Owen's translation and Jakdan's are generally fairly close, aside from the re-phrasing that Jakdan had to undertake to use the en rhyme. Obviously textual differences lead to differences in translation, so Owen's swallows are "in the hall" but Jakdan's are "over the oars", and the seventh line is completely different.

There are a few interesting oddities about Jakdan's text that bear mentioning, and I'm not sure what they say about Jakdan's process of translation.

1. Clearly, from the Chinese text, the swallows should come and go flying. In Manchu they certainly go flying (deyenere), but instead of coming flying they "listen" (donjire). Is this donjire just a mistake for *deyenjire, "come flying"? Or is this an intentional play on words on Jakdan's part, to inject a new meaning into the translation that was not present in the original?

2. From the Chinese text, the swallows are above the oars (桨), but the word used in the Manchu text is one I have not been able to identify: daibu. I am not sure what the origin of this word is, so I am not entirely sure about the meaning.

3. In the Chinese text, the children of the village very clearly tap on needles to make fishhooks.

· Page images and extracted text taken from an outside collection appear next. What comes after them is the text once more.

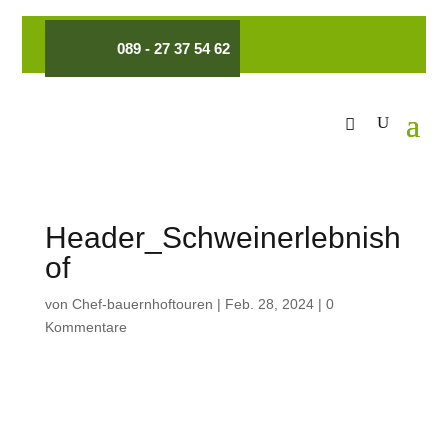
089 - 27 37 54 62
Header_Schweinerlebnish
of
von
Chef-bauernhoftouren
|
Feb. 28, 2024
|
0
Kommentare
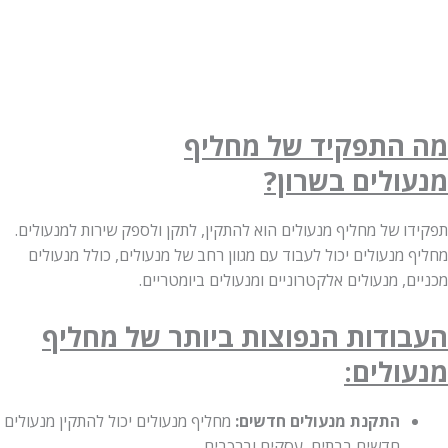
מה התפקיד של מחליף
מנעולים
בשרון?
תפקידו של מחליף מנעולים הוא להתקין, לתקן ולספק שירות למנעולים.
מחליף מנעולים יכול לעבוד עם מגוון רחב של מנעולים, כולל מנעולים
מכניים, מנעולים אלקטרוניים ומנעולים ביומטריים.
העבודות הנפוצות ביותר של מחליף
מנעולים:
התקנת מנעולים חדשים:
מחליף מנעולים יכול להתקין מנעולים
חדשים בבתים, עסקים וברכבים.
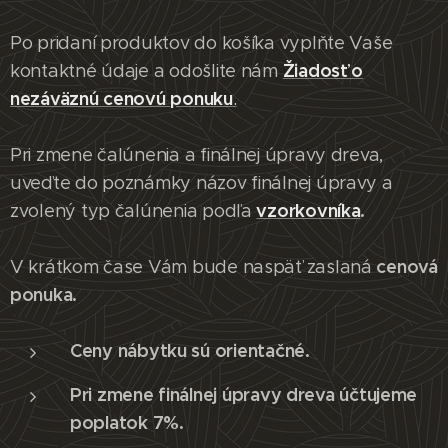
Po pridaní produktov do košíka vyplňte Vaše
Žiadosť o
kontaktné údaje a odošlite nám
nezáväznú cenovú ponuku
.
Pri zmene čalúnenia a finálnej úpravy dreva,
uveďte do poznámky názov finálnej úpravy a
vzorkovníka
.
zvolený typ čalúnenia podľa
cenová
V krátkom čase Vám bude naspäť zaslaná
ponuka.
Ceny nábytku sú orientačné.
Pri zmene finálnej úpravy dreva účtujeme
poplatok 7%.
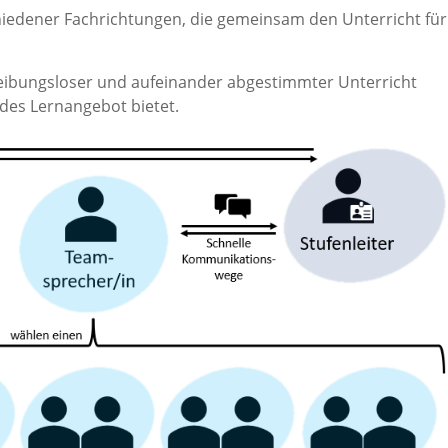
iedener Fachrichtungen, die gemeinsam den Unterricht für
eibungsloser und aufeinander abgestimmter Unterricht
des Lernangebot bietet.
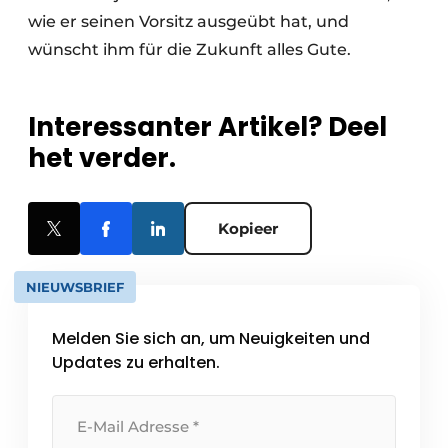
wie er seinen Vorsitz ausgeübt hat, und
wünscht ihm für die Zukunft alles Gute.
Interessanter Artikel? Deel
het verder.
Kopieer
NIEUWSBRIEF
Melden Sie sich an, um Neuigkeiten und
Updates zu erhalten.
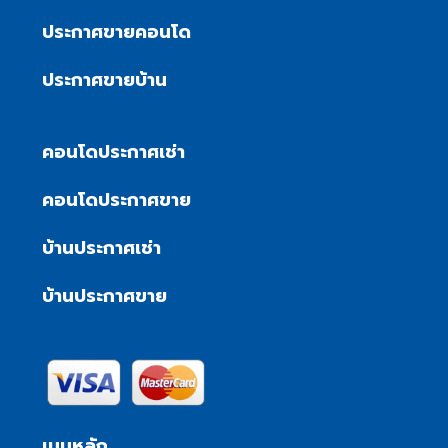
ประกาศขายคอนโด
ประกาศขายบ้าน
คอนโดประกาศเช่า
คอนโดประกาศขาย
บ้านประกาศเช่า
บ้านประกาศขาย
เมนูหลัก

In Jakdan's Manchu, this is a game (efin), but the word efin sounds a bit like a synonym for needle, ifin.

Thursday, August 10, 2017

Jakdan Remembers his Nephews

Jakdan wrote this note at the beginning of the first fascicle of Jabduha ucuri amtanggai baita. It gives you some insight into what it took to publish a Manchu book in early 19th century China.


kemuni gūnici, abkai fejergi-i baita, dembei mangga bime dule ja ningge bi seci, ja waka bime mangga akū ningge inu bi.Often, when I think that things in this world must reach the extremity of hardship before they become easy, they turn out not to be easy but not really so difficult either.

adarame seci, dembei manggangge tacin-i hūsun inu, ja wakangge, ulin-i hūsun inu juwe hacin gemu mangga bime, emu erinde yongkiyabuki seci, udu nokai ja ningge waka secibe, inu tere niyalma-i nashūn ucaran-i antaka be tuwara dabala.

For example, something that is exceedingly difficult is academic effort, and something that is not easy is having financial resources. But while each of these is difficult, and it is not at all easy to achieve them both simultaneously, consider the opportunity that it presents to a person.

mini beye tušan ci nakaha amala, jabšande KUN YA siyan šeng be ucarabufi, gūnin mujin uhei acabume, tuweri juwari seme giyalabun akū, lii lii ung ni julgei šu fiyelen be pileme oyonggo babe tucibuhe geren bithe be, ubaliyambufi acabume šanggafi, emgeri faksi de folobuha be tuwaci, maka dembei mangga bime dule ja ningge waka semeo?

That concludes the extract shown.